In Summary
- Cellulant began as a mobile content venture before switching into a continental payments platform serving over 35 African markets.
- The $47.5 million Series C led by The Rise Fund in 2018 remains one of Africa’s most significant fintech growth rounds.
- Cellulant secured regulatory approval to operate in Egypt in 2023, expanding its reach across North, West, East, and Southern Africa.
Deep Dive!!
Lagos, Nigeria, Tuesday, December 9 – Cellulant began operating in the early 2000s with a focus on mobile content services before transitioning into digital payments as African markets opened up to mobile banking and electronic transactions.
Under Ken Njoroge’s leadership, the company concentrated on building payment infrastructure that could serve banks, mobile-money operators, merchants and government institutions across multiple regions. This approach positioned Cellulant as one of the few African technology companies developing payment rails that function across numerous regulatory environments.

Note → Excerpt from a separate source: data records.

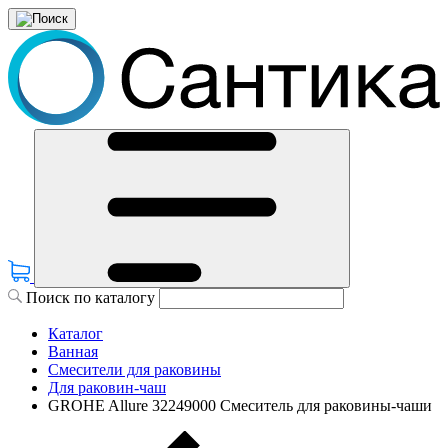
Поиск по каталогу
Каталог
Ванная
Смесители для раковины
Для раковин-чаш
GROHE Allure 32249000 Смеситель для раковины-чаши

A major inflection point came in 2018 when the company secured a US$47.5 million Series C investment led by The Rise Fund. The round was one of the largest fintech growth raises in Africa at the time and enabled Cellulant to strengthen its enterprise technology, expand market operations and deepen integrations with financial institutions across the continent.
The company reports operations in more than 35 African markets. Its regulatory approval to operate in Egypt in 2023 marked further penetration into North Africa and added to its existing presence in West, East, Central and Southern Africa.

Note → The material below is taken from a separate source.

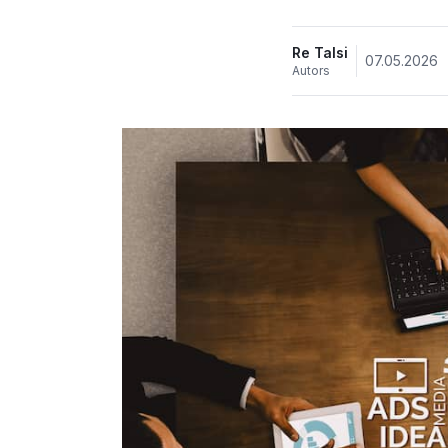
Re Talsi
07.05.2026
Autors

Cellulant’s presence reflects a long-term strategy built around infrastructure rather than consumer-facing products. The company’s continental footprint, institutional partnerships and enterprise integrations illustrate its role in shaping digital payment capabilities across multiple African economies.
Early Life, Education, and Experience
Public information about Ken Njoroge’s early personal life is limited, but what is documented is his long-standing involvement in technology, entrepreneurship, and product development in East Africa. Before co-founding Cellulant in 2003, he built and ran 3Mice Interactive Media, one of Kenya’s earliest web-development and digital-services companies.

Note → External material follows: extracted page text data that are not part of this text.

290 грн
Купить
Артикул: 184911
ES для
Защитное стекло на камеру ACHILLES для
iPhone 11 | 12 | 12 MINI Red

Under his leadership, 3Mice grew into a respected regional digital agency serving corporate clients during the early rise of the internet on the continent. The company was later acquired by Africa Online, one of the leading internet providers in Africa at the time, marking Njoroge’s first major entrepreneurial exit.
Following the acquisition, Njoroge continued working within the African tech ecosystem, gaining hands-on experience in building digital products, managing teams, and delivering technology solutions across multiple markets. These roles exposed him to the operational gaps in digital infrastructure and payment systems insights that later proved essential in shaping Cellulant’s strategy.
By the early 2000s, with experience in product development, corporate technology services, and regional operations, Njoroge was well-positioned to build a company that could address Africa’s emerging digital payments challenges.
This combination of practical entrepreneurial experience and regional technology exposure laid the foundation for the creation and early direction of Cellulant.

Inspiration to Start Cellulant
The origins of Cellulant trace back to a conversation between its co‑founders, Ken Njoroge and Bolaji Akinboro. The two first sketched the initial business idea in 2002 reportedly on a serviette during a dinner meeting.
At the time, the plan was not to build a fintech infrastructure. As Bolaji Akinboro later admitted, “We set out originally to sell music through mobile phones.” Their initial business focused on mobile content like ringtones, music and news delivered via carrier networks.
But as they rolled out mobile‑content services, they ran into persistent challenges around payment handling. The billing systems of mobile carriers were expensive and inefficient, and their experience revealed a deeper structural problem such as payment infrastructure across African markets was weak, fragmented, and unreliable.
That tension between a growing demand for mobile services and inadequate payment systems pushed Njoroge and Akinboro to reconsider. As Njoroge explained, when banks and financial institutions initially balked at trusting mobile-based payments, those rejections only strengthened their conviction. “Banks would tell us, ‘Guys, get serious, who on earth would trust a financial transaction made from their phones?’” a question he recalled during a 2017 interview.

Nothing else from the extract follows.